Seorang narasumber yang enggan disebutkan namanya menyampaikan bahwa suara mesin dari lokasi tambang dapat terdengar jelas dari jalan utama.

“AGS sudah lama menambang di kebunnya sendiri dengan alat berat miliknya,” ujarnya.

Dampak terhadap lingkungan dan masyarakat

Aktivitas tersebut menyebabkan kerusakan signifikan pada lahan kebun sawit yang sebelumnya produktif. Eksploitasi dilakukan tanpa memperhatikan aspek kelestarian lingkungan maupun keselamatan. Warga setempat mengaku resah, namun merasa tidak memiliki kemampuan untuk menghentikan kegiatan tersebut.

“Sudah terang-terangan seperti ini, tapi belum ada tindakan. Kami hanya bisa melihat,” ujar seorang warga lainnya.
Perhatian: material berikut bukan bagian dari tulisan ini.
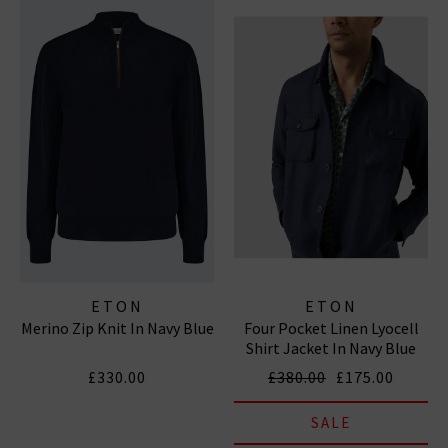
ETON
ETON
Merino Zip Knit In Navy Blue
Four Pocket Linen Lyocell
Shirt Jacket In Navy Blue
£330.00
£380.00
£175.00
SALE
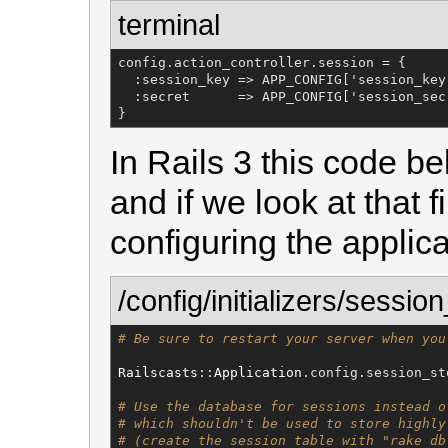
terminal
config.action_controller.session = {

  :session_key => APP_CONFIG['session_key'
  :secret      => APP_CONFIG['session_secr
}
In Rails 3 this code bel
and if we look at that f
configuring the applica
/config/initializers/sessio
# Be sure to restart your server when you
Railscasts
::
Application
.config.session_st
# Use the database for sessions instead o
# which shouldn't be used to store highly
# (create the session table with "rake db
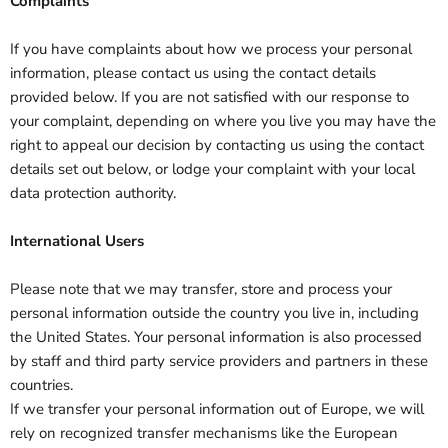
Complaints
If you have complaints about how we process your personal
information, please contact us using the contact details
provided below. If you are not satisfied with our response to
your complaint, depending on where you live you may have the
right to appeal our decision by contacting us using the contact
details set out below, or lodge your complaint with your local
data protection authority.
International Users
Please note that we may transfer, store and process your
personal information outside the country you live in, including
the United States. Your personal information is also processed
by staff and third party service providers and partners in these
countries.
If we transfer your personal information out of Europe, we will
rely on recognized transfer mechanisms like the European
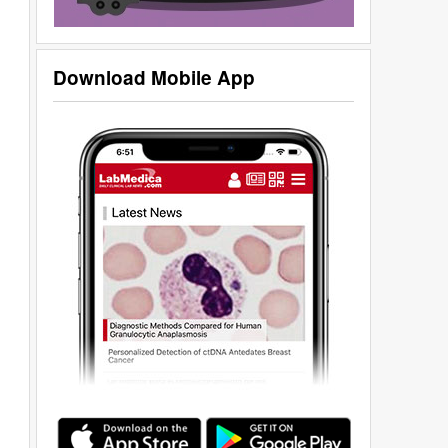
Download Mobile App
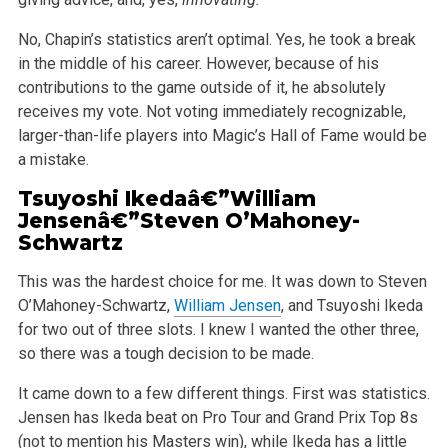
No, Chapin’s statistics aren’t optimal. Yes, he took a break
in the middle of his career. However, because of his
contributions to the game outside of it, he absolutely
receives my vote. Not voting immediately recognizable,
larger-than-life players into Magic’s Hall of Fame would be
a mistake.
Tsuyoshi Ikedaâ€”
William
Jensen
â€”Steven O’Mahoney-
Schwartz
This was the hardest choice for me. It was down to Steven
O’Mahoney-Schwartz,
William Jensen
, and Tsuyoshi Ikeda
for two out of three slots. I knew I wanted the other three,
so there was a tough decision to be made.
It came down to a few different things. First was statistics.
Jensen has Ikeda beat on Pro Tour and Grand Prix Top 8s
(not to mention his Masters win), while Ikeda has a little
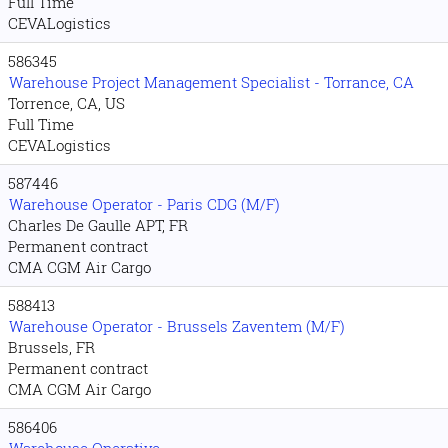
Full Time
CEVALogistics
586345
Warehouse Project Management Specialist - Torrance, CA
Torrence, CA, US
Full Time
CEVALogistics
587446
Warehouse Operator - Paris CDG (M/F)
Charles De Gaulle APT, FR
Permanent contract
CMA CGM Air Cargo
588413
Warehouse Operator - Brussels Zaventem (M/F)
Brussels, FR
Permanent contract
CMA CGM Air Cargo
586406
Secara hukum, kegiatan PETI merupakan pelanggaran. Mengacu pada Undang-Undang Nomor 3 Tahun 2020 tentang Pertambangan Mineral dan Batubara, Pasal 158 menyebutkan bahwa penambangan tanpa izin dapat dikenakan pidana penjara maksimal lima tahun dan denda hingga Rp100 miliar.

Selain itu, Undang-Undang Nomor 32 Tahun 2009 tentang Perlindungan dan Pengelolaan Lingkungan Hidup, Pasal 98, mengatur ancaman pidana hingga 10 tahun penjara dan denda maksimal Rp10 miliar bagi pelaku perusakan lingkungan.

Masyarakat mendesak aparat penegak hukum untuk segera melakukan tindakan tegas terhadap dugaan aktivitas PETI tersebut serta menelusuri kemungkinan keterlibatan pihak lain.

Hingga berita ini diterbitkan, belum ada keterangan resmi dari pihak yang disebutkan maupun dari aparat terkait mengenai aktivitas tersebut.